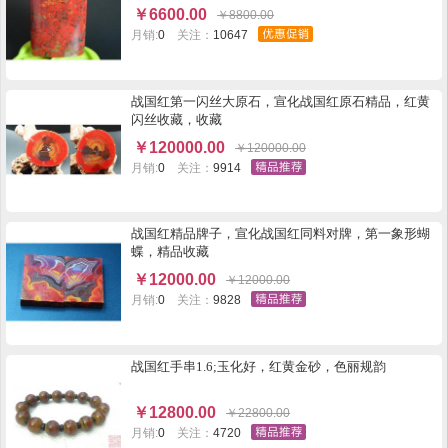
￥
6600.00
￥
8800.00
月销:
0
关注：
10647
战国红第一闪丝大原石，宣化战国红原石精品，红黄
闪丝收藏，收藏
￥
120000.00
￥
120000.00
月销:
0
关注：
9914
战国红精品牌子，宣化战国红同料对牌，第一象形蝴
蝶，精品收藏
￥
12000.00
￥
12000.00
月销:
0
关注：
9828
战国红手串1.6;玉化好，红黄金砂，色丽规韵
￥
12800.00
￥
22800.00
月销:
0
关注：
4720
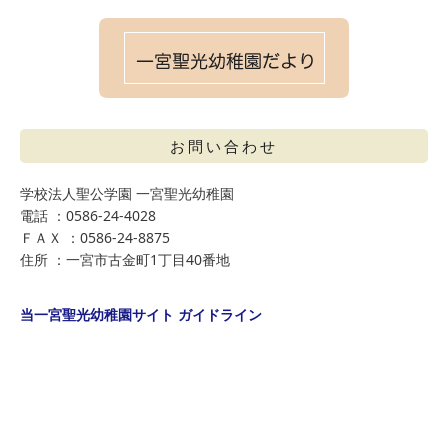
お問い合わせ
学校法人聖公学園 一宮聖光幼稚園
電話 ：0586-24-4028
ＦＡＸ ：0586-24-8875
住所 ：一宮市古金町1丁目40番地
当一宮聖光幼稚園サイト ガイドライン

#### Exercise goal:
What you return should be the entries from above, unchanged and without their images.

#### Solved problem:
￥
6600.00
￥
8800.00
月销:
0
关注：
10647
战国红第一闪丝大原石，宣化战国红原石精品，红黄
闪丝收藏，收藏
￥
120000.00
￥
120000.00
月销:
0
关注：
9914
战国红精品牌子，宣化战国红同料对牌，第一象形蝴
蝶，精品收藏
￥
12000.00
￥
12000.00
月销:
0
关注：
9828
战国红手串1.6;玉化好，红黄金砂，色丽规韵
￥
12800.00
￥
22800.00
月销:
0
关注：
4720
お問い合わせ
学校法人聖公学園 一宮聖光幼稚園
電話 ：0586-24-4028
ＦＡＸ ：0586-24-8875
住所 ：一宮市古金町1丁目40番地
当一宮聖光幼稚園サイト ガイドライン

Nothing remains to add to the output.